__Exercise requirements__
When you reach the line in the data below that contains "Download Official Team Mobile App", please start repeating lines exactly, and stop after the line that contains "navigation, analyzing site", repeating nothing else.

(Data records)
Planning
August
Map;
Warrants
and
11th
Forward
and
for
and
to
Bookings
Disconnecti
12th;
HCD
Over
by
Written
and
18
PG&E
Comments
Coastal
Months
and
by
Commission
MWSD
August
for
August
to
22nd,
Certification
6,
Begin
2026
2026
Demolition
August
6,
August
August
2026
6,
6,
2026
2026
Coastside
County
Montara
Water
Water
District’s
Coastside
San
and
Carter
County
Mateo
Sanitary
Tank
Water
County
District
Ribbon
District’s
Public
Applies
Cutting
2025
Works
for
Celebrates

==

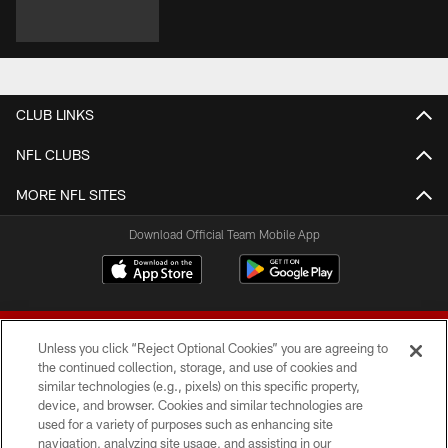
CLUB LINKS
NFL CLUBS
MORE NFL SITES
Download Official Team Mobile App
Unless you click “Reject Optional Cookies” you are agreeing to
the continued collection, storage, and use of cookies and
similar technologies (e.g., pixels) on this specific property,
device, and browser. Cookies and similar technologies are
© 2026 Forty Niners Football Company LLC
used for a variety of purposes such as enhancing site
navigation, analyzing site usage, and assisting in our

__Result of this exercise__
Download Official Team Mobile App
Unless you click “Reject Optional Cookies” you are agreeing to
the continued collection, storage, and use of cookies and
similar technologies (e.g., pixels) on this specific property,
device, and browser. Cookies and similar technologies are
© 2026 Forty Niners Football Company LLC
used for a variety of purposes such as enhancing site
navigation, analyzing site usage, and assisting in our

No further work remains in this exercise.